Director of Service Learning Tim Stewart and his team worked with community organizations in need to fill the slots needed for all 125 hours. Belmont’s existing relationship with Room in the Inn made them the perfect option for overnight shifts.
“Many of our faculty and staff and a number of our students are already involved with Room in the Inn through their churches. Of course Belmont is involved with Room in the Inn on Wednesdays and Fridays,” said Stewart. “We serve guests here on campus, so we already have the infrastructure in place. We have the knowledge in place. That was pretty easy as far as coming up with something to do during the night hours.”
In addition to larger projects like Room in the Inn and Second Harvest, the team set up smaller service projects. Stewart was most excited about the projects being done for veterans.
Sigma Alpha Iota visited the Veterans Hospital to sing patriotic songs to the veterans Sunday. Volunteers participated in the Paracord Bracelet Fundraiser Thursday, making bracelets out of parachute cords to sell at basketball games.
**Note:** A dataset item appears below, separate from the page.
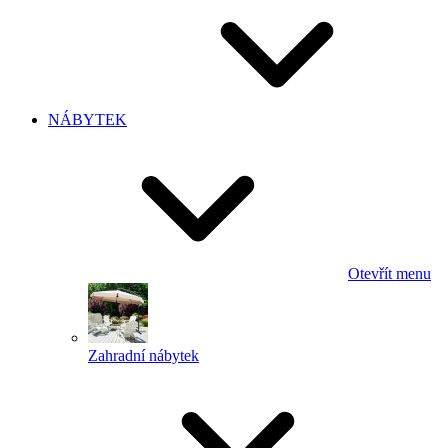
NÁBYTEK
Otevřít menu
Zahradní nábytek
Benefits from the bracelets sending student veterans to the Student Veterans of America Conference in Orlando where they will network with other student veterans.
Belmont freshman Ali Humbrecht’s most meaningful experience during 125 Hours was working with the Nashville Rescue Mission.
“I think that all of the events I’ve attended have brought me back down to reality, like how fortunate we are and how nice it is to give back to the community,” Humbrecht said.
In Tim Stewart’s opinion, the event was a tremendous success. Faculty, staff, and students are so excited and willing to help others and serve the community. The response from the student body was huge, and someone was always able to make sure someone was working somewhere for 125 hours, he said.
“It solidifies my commitment and my belief that it really is what it’s all about, and we do what we do because we have the opportunity,” Stewart said. “We’ve been blessed with a lot of resources, with a lot of abilities. To have the opportunity to go out and share those with other people and to give back, you can’t really ask for much more than that.”